É duplamente lamentável. De uma perspectiva pessoal – de direita, liberal e convicto do potencial que certos instrumentos de liberdade de escolha têm para a promoção do sucesso escolar e do combate à segregação social no nosso país – observo com particularmente frustração que boas ideias se tornem impossíveis de debater por razões corporativas ou oportunistas. E, consequentemente, que o sistema não evolua e os alunos mais desfavorecidos permaneçam reféns dos interesses que circundam o sector.

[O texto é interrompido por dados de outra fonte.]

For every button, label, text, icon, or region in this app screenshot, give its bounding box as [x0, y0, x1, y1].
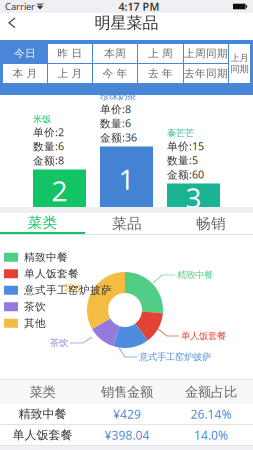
staticText: 3	[186, 179, 202, 216]
staticText: 茶饮	[50, 337, 68, 349]
staticText: 数量:5	[167, 153, 198, 167]
staticText: 今 年	[102, 67, 128, 80]
button[interactable]: 上周同期	[184, 44, 228, 63]
button[interactable]: 菜品	[85, 213, 169, 234]
staticText: ¥398.04	[104, 427, 150, 443]
staticText: 上 月	[58, 67, 82, 80]
button[interactable]: 今日	[3, 44, 47, 63]
staticText: 金额占比	[185, 384, 237, 400]
staticText: Carrier	[5, 0, 35, 13]
button[interactable]: 去 年	[138, 64, 183, 83]
button[interactable]: 上月	[229, 44, 250, 83]
staticText: 金额:36	[100, 130, 137, 144]
staticText: 泰芒芒	[167, 128, 194, 139]
staticText: 上月	[230, 52, 248, 64]
staticText: 精致中餐	[18, 407, 66, 421]
staticText: 单价:8	[100, 102, 131, 116]
staticText: 同期	[230, 64, 248, 75]
staticText: 其他	[24, 317, 46, 330]
staticText: 4:17 PM	[118, 0, 160, 14]
staticText: 明星菜品	[94, 13, 158, 33]
staticText: ¥429	[113, 406, 141, 422]
staticText: 菜品	[112, 214, 142, 232]
staticText: 单人饭套餐	[181, 330, 226, 342]
staticText: 菜类	[28, 214, 58, 232]
button[interactable]: 菜类	[0, 213, 85, 234]
staticText: 畅销	[196, 214, 226, 232]
staticText: 今日	[14, 47, 36, 60]
staticText: 数量:6	[33, 139, 64, 153]
button[interactable]: 去年同期	[184, 64, 228, 83]
staticText: 意式手工窑炉披萨	[24, 284, 112, 297]
button[interactable]: 昨 日	[48, 44, 92, 63]
staticText: 昨 日	[58, 47, 82, 60]
button[interactable]: 畅销	[169, 213, 253, 234]
staticText: 单人饭套餐	[24, 267, 79, 280]
button[interactable]: 本周	[93, 44, 137, 63]
staticText: 其他	[64, 282, 82, 294]
staticText: 去年同期	[184, 67, 228, 80]
staticText: 本周	[104, 47, 126, 60]
staticText: 数量:6	[100, 116, 131, 130]
staticText: 茶饮	[24, 300, 46, 313]
staticText: 意式手工窑炉披萨	[139, 351, 211, 363]
button[interactable]: 上 月	[48, 64, 92, 83]
staticText: 金额:8	[33, 153, 64, 168]
staticText: 珍珠奶茶	[100, 90, 136, 102]
staticText: 去 年	[148, 67, 173, 80]
staticText: 单价:15	[167, 139, 204, 153]
staticText: 菜类	[30, 384, 56, 400]
button[interactable]: 今 年	[93, 64, 137, 83]
staticText: 26.14%	[190, 406, 232, 422]
staticText: 本 月	[12, 67, 38, 80]
staticText: 米饭	[33, 114, 51, 125]
staticText: 上 周	[148, 47, 173, 60]
staticText: 单价:2	[33, 125, 64, 139]
staticText: 上周同期	[184, 47, 228, 60]
button[interactable]: 本 月	[3, 64, 47, 83]
staticText: 14.0%	[194, 427, 228, 443]
button[interactable]: 上 周	[138, 44, 183, 63]
staticText: 1	[118, 160, 134, 198]
staticText: 金额:60	[167, 167, 204, 182]
staticText: 销售金额	[101, 384, 153, 400]
staticText: 2	[52, 172, 68, 209]
button[interactable]: Back	[0, 14, 25, 31]
staticText: 精致中餐	[177, 269, 213, 281]
staticText: 精致中餐	[24, 251, 68, 264]
staticText: 单人饭套餐	[12, 428, 72, 442]
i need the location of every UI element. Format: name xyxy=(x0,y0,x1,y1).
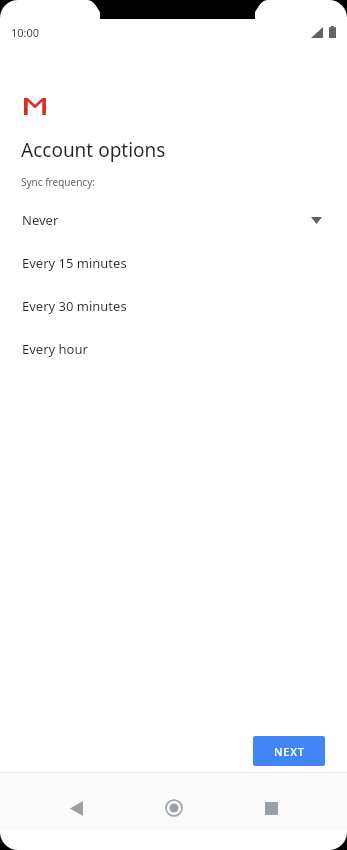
button[interactable]: Back xyxy=(54,786,98,830)
staticText: NEXT xyxy=(274,744,305,759)
staticText: Every 15 minutes xyxy=(22,254,127,272)
staticText: Sync frequency: xyxy=(21,175,95,189)
staticText: Never xyxy=(22,211,59,229)
button[interactable]: Every 15 minutes xyxy=(13,241,290,284)
button[interactable]: Every 15 minutes xyxy=(0,203,347,237)
staticText: Automatically download attachments xyxy=(52,265,262,281)
button[interactable]: Every hour xyxy=(13,327,290,370)
button[interactable]: Every 30 minutes xyxy=(13,284,290,327)
button[interactable]: Home xyxy=(152,786,196,830)
button[interactable]: Recent apps xyxy=(249,786,293,830)
staticText: Every hour xyxy=(22,340,88,358)
button[interactable]: NEXT xyxy=(253,736,325,766)
other: Open sync frequency dropdown xyxy=(311,217,322,224)
staticText: Every 30 minutes xyxy=(22,297,127,315)
staticText: Account options xyxy=(21,137,166,163)
staticText: Every 15 minutes xyxy=(21,211,126,229)
staticText: 10:00 xyxy=(11,25,40,40)
button[interactable]: Never xyxy=(13,198,290,241)
button[interactable]: Automatically download attachments xyxy=(24,265,323,297)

Da perspectiva da decisão política agora em causa, é frustrante assistir ao predomínio desses interesses sobre o bem-estar dos alunos. Por isso, retomo o apelo que fiz aqui no Observador e no blog da FFMS. No curto prazo, que se resolva a situação dos contratos de associação com a devida moderação: em caso de duplicação de oferta entre uma escola pública do Estado e um contrato de associação, que se evitem as precipitações e se preserve a escola que melhor responde às necessidades dos alunos – seja esta estatal ou privada. E, no longo prazo, que se procure discutir como introduzir liberdade de escolha no sistema educativo, ao serviço dos alunos, em particular dos alunos mais desfavorecidos e em risco de insucesso escolar. Porque esses precisam mesmo de liberdade para escolher: ao contrário de outros que podem pagar, sem o apoio do Estado esses alunos não poderão optar por uma escola ou projecto educativo que melhor responda às suas necessidades. Estão, por fatalismo da sua condição social, excluídos das oportunidades que outros têm. E essa injustiça tem de acabar.